Sweeter Than Sex and Wine
By Cindy Rosenthal
And then a substance
sweeter than sex and wine and vented rage splattered across the roof of
"Sam? What happened? Are you ok?"
"Everything's fine, I just broke a picture frame."
How is that fine?
Aurelian went back to his letter.
"Ow! Oh crap, oh crap, that hurts...."
"Sam...?" In ten seconds Aurelian was in the den, where Sam stood with his left hand wrapped around his right, making faces and hopping from foot to foot in frustrated pain. Tiny shards of glass glittered among larger pieces on the rug; the broken picture frame lay on the sideboard. "What happened?"
"Glass... cut my hand open... big, sharp piece.... Holy crap, I'm gonna need stitches...."

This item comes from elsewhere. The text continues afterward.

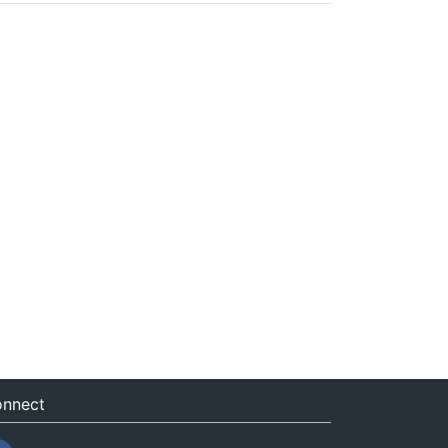
nnect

"Let me see." Aurelian took Sam's hands, tried to pry them apart. "Sam. Open your hand. Let me see. Stop hopping and let me look at it."
Sam managed to calm down enough to gingerly open his fist and show Aurelian the bloody stripe across his palm. It didn't look deep, but...
...it was bleeding... and it was fresh.
Aurelian swallowed reflexively. He'd never bitten Sam, he'd never asked, Sam had never offered. But sometimes, at night, he'd pressed his face in the boy's hair, breathed in his humanity, smelled the rushing of his blood and the beating of his heart, and he'd thought about it. Thought about asking.
"I don't want stitches, oh please god tell me it's not deep, I can't look.... And - ow - that hurts...."
A vampire's saliva could close a wound. Sam wouldn't even need a bandage. And all Aurelian had to do was say something. I can close that for you, just let me lick it....
More intimate than sex, that exchange, and more precious than breath. Aurelian remembered what it was like to cut himself for his lovers, his lovers cutting themselves for him. But they'd all been vampires - the only times he indulged in blood play with a human had ended in... in....
"Sam." His voice was hoarse. "I'll get the gauze." And he folded Sam's hand over the cut, and he left the room.